Privileges and Bar Exam Implementation - Substance
General Rule: Federal courts recognize the following privileges:
1) Attorney-Client,
2) Spousal (Husband-Wife) (including both the testimony privilege and confidential communication privilege)
3) Clergy (Priest-Penitent),
4) Psychotherapist-Patient
Federal Common Law - Physician-patient privilege
While most states recognize the physician-patient privilege, federal common law does not. Federal common law recognizes only a psychotherapist-patient privilege in this area. Therefore, on the MBE, do NOT presume that the physician-patient privilege applies (but always look to see if the question gives some other indication that it may apply).
Attorney-Client Privilege
A client has a privilege to refuse to disclose and to prevent any other person from disclosing confidential communications made for the purpose of facilitating the rendition of professional legal services to the client.
Attorney-Client Privilege - Communication
A communication is confidential if not intended to be disclosed to third persons.
Attorney-Client Privilege - Individuals Affected
The privilege applies even if the individual consulted is not an attorney, if the client reasonably believed that he was .
Attorney-Client Privilege - Representative of Lawyer
The privilege also extends to representatives of a lawyer.

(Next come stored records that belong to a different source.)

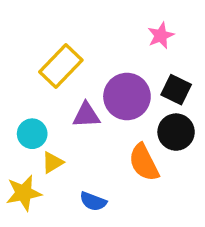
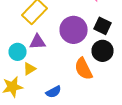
purple triangle: (86, 115) -> (38, 42), moved
blue semicircle: (93, 201) -> (54, 92), turned -49

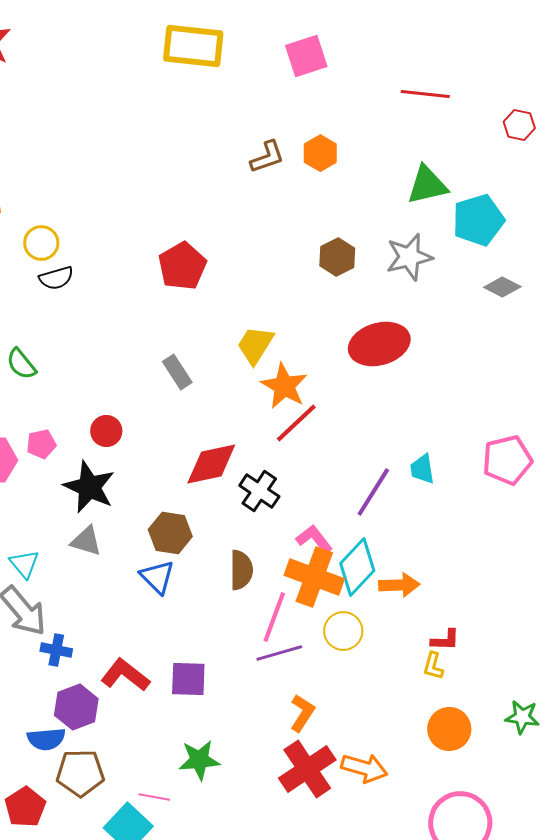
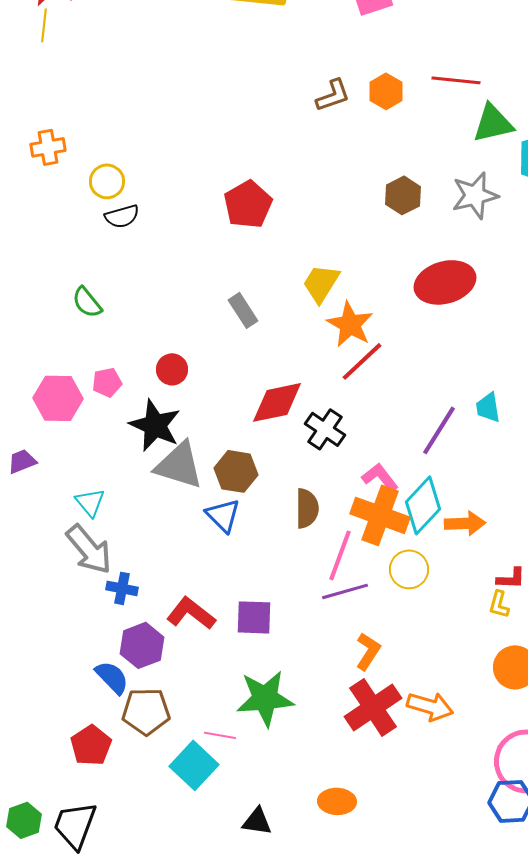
red line: (425, 94) -> (456, 80), moved
gray triangle: (86, 541) -> (179, 465), moved, size x1.6
blue semicircle: (46, 739) -> (112, 677), turned -129
green star: (199, 760) -> (265, 698), size x1.4

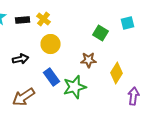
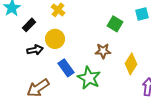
black rectangle: (23, 20) -> (29, 25), moved, turned -40
yellow circle: (51, 44) -> (55, 39), moved
green star: (75, 87) -> (89, 78), turned -30

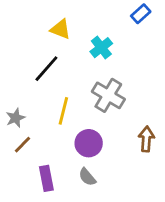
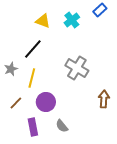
cyan cross: (101, 48) -> (72, 20), moved
yellow line: (63, 111) -> (32, 78), moved
gray star: (15, 118) -> (11, 69), moved
purple circle: (89, 143) -> (46, 102), moved

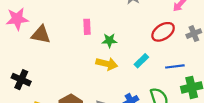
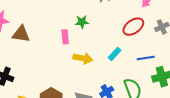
pink rectangle: (87, 27) -> (65, 37), moved
green star: (109, 40) -> (82, 22), moved

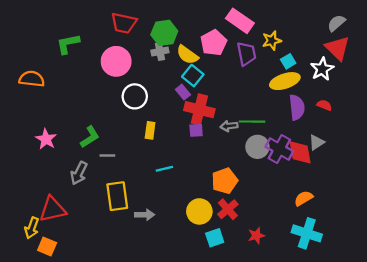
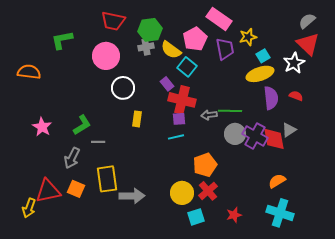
cyan square: (193, 76) -> (187, 67), moved
cyan line: (164, 169) -> (176, 137), moved
gray arrow: (145, 215) -> (132, 196), size x1.4
orange square: (47, 247) -> (76, 189), moved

A representative of a lawyer is one employed by the lawyer to assist the lawyer in the rendition of professional legal services.
Attorney-Client Privilege - No Privilege
There is no privilege if the services of the lawyer were sought or obtained to enable or aid anyone to commit or plan to commit what the client knew or reasonably should have known to be a crime or fraud.
Attorney-Client Privilege - Pre-existing Written Documents
There is no privilege for pre-existing written documents (contracts, leases , memos) merely because they are given to an attorney.
Physician/Psychotherapist-Patient Privilege
A patient has a privilege to refuse to disclose and to prevent any other person from disclosing confidential communications made for the purpose of diagnosis or treatment of his physical, mental, or emotional condition, including alcohol or drug addiction.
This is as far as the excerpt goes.